##### THE DATA #####

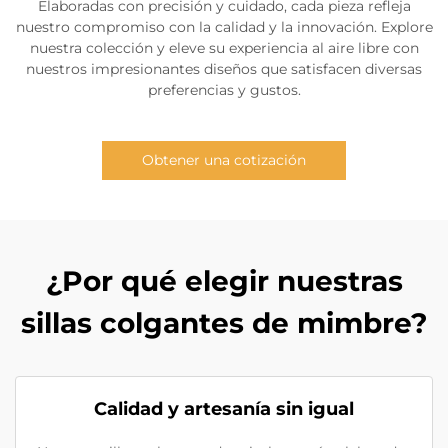
Elaboradas con precisión y cuidado, cada pieza refleja
nuestro compromiso con la calidad y la innovación. Explore
nuestra colección y eleve su experiencia al aire libre con
nuestros impresionantes diseños que satisfacen diversas
preferencias y gustos.
Obtener una cotización
¿Por qué elegir nuestras
sillas colgantes de mimbre?
Calidad y artesanía sin igual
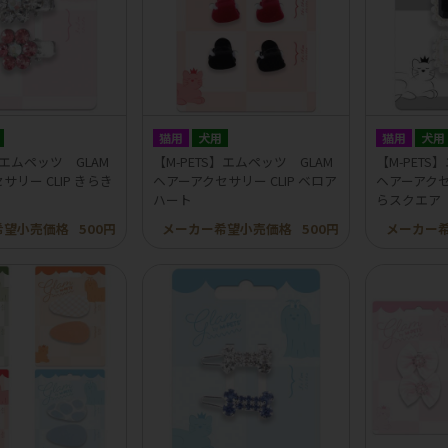
猫用
犬用
猫用
犬用
】エムペッツ GLAM
【M-PETS】エムペッツ GLAM
【M-PETS
サリー CLIP きらき
ヘアーアクセサリー CLIP ベロア
ヘアーアクセサ
ハート
らスクエア
希望小売価格
500円
メーカー希望小売価格
500円
メーカー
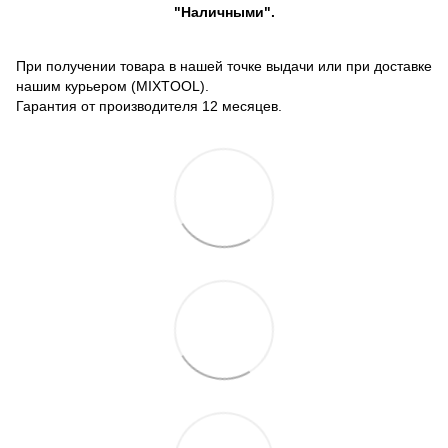
"Наличными".
При получении товара в нашей точке выдачи или при доставке
нашим курьером (MIXTOOL).
Гарантия от производителя 12 месяцев.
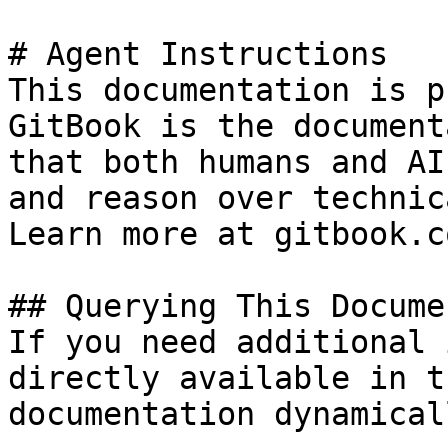
# Agent Instructions

This documentation is p
GitBook is the document
that both humans and AI
and reason over technic
Learn more at gitbook.co
## Querying This Docume
If you need additional 
directly available in t
documentation dynamical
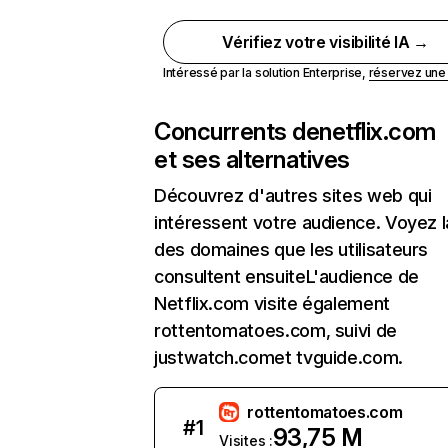
Vérifiez votre visibilité IA →
Intéressé par la solution Enterprise,
réservez un
Concurrents de
netflix.com
et ses alternatives
Découvrez d'autres sites web qui
intéressent votre audience. Voyez la
des domaines que les utilisateurs
consultent ensuiteL'audience de
Netflix.com visite également
rottentomatoes.com, suivi de
justwatch.comet tvguide.com.
rottentomatoes.com
#
1
93,75 M
Visites :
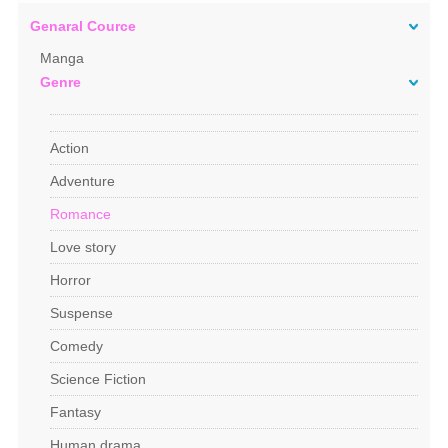
Genaral Cource
Manga
Genre
Action
Adventure
Romance
Love story
Horror
Suspense
Comedy
Science Fiction
Fantasy
Human drama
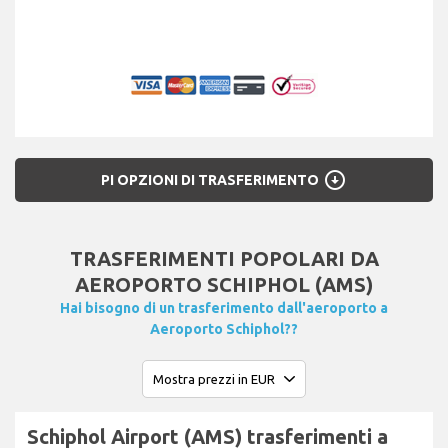
arrow_circle_down
PI OPZIONI DI TRASFERIMENTO
TRASFERIMENTI POPOLARI DA
AEROPORTO SCHIPHOL (AMS)
Hai bisogno di un trasferimento dall'aeroporto a
Aeroporto Schiphol??
Schiphol Airport (AMS) trasferimenti a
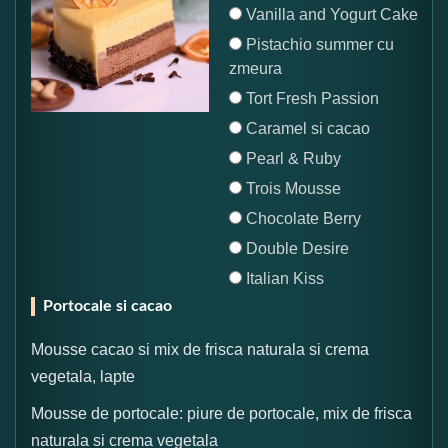
Vanilla and Yogurt Cake
Pistachio summer cu
zmeura
Tort Fresh Passion
Caramel si cacao
Pearl & Ruby
Trois Mousse
Chocolate Berry
Double Desire
Italian Kiss
Portocale si cacao
Mousse cacao si mix de frisca naturala si crema
vegetala, lapte
Mousse de portocale: piure de portocale, mix de frisca
naturala si crema vegetala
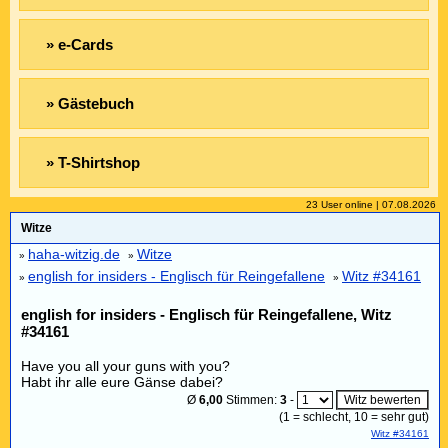
» e-Cards
» Gästebuch
» T-Shirtshop
23 User online | 07.08.2026
Witze
haha-witzig.de
Witze
»
»
english for insiders - Englisch für Reingefallene
Witz #34161
»
»
english for insiders - Englisch für Reingefallene, Witz
#34161
Have you all your guns with you?
Habt ihr alle eure Gänse dabei?
Ø
6,00
Stimmen:
3
-
(
1
= schlecht,
10
= sehr gut)
Witz #34161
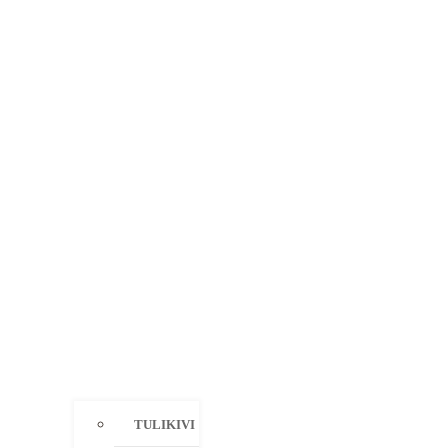
TULIKIVI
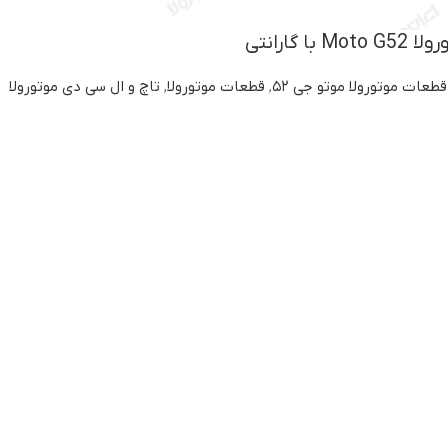
 گارانتی
قطعات موتورولا موتو جی ۵۲
,
قطعات موتورولا
,
تاچ و ال سی دی موتورولا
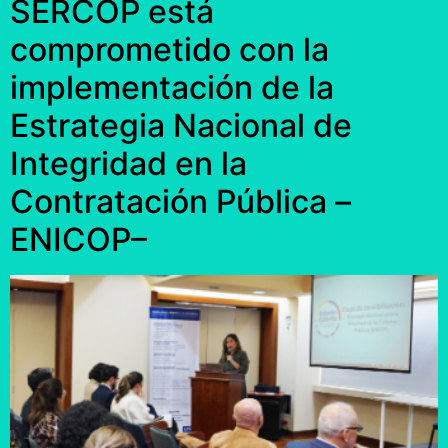
SERCOP está
comprometido con la
implementación de la
Estrategia Nacional de
Integridad en la
Contratación Pública –
ENICOP–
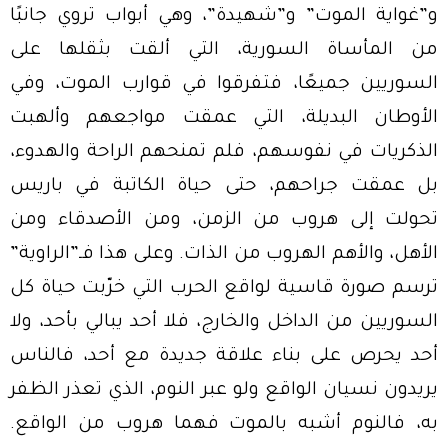
و”غواية الموت” و”شهيدة”، وهي أبواب تروي جانبًا
من المأساة السورية، التي ألقت بثقلها على
السوريين جميعًا، فتفرقوا في قوارب الموت، وفي
الأوطان البديلة، التي عمقت مواجعهم وألهبت
الذكريات في نفوسهم، فلم تمنحهم الراحة والهدوء،
بل عمقت جراحهم، حتى حياة الكاتبة في باريس
تحولت إلى هروب من الزمن، ومن الأصدقاء ومن
الأهل، والأهم الهروب من الذات. وعلى هذا فـ”الراوية”
ترسم صورة قاسية لواقع الحرب التي خرّبت حياة كل
السوريين من الداخل والخارج، فلا أحد يبالي بأحد، ولا
أحد يحرص على بناء علاقة جديدة مع أحد، فالناس
يريدون نسيان الواقع ولو عبر النوم، الذي تعذر الظفر
به، فالنوم أشبه بالموت فهما هروب من الواقع.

#####

■ ACTIVITY ■
Those lines above that contain the string "english" should be returned.

■ REPLY TO THE EXERCISE ■
english for insiders - Englisch für Reingefallene
english for insiders - Englisch für Reingefallene, Witz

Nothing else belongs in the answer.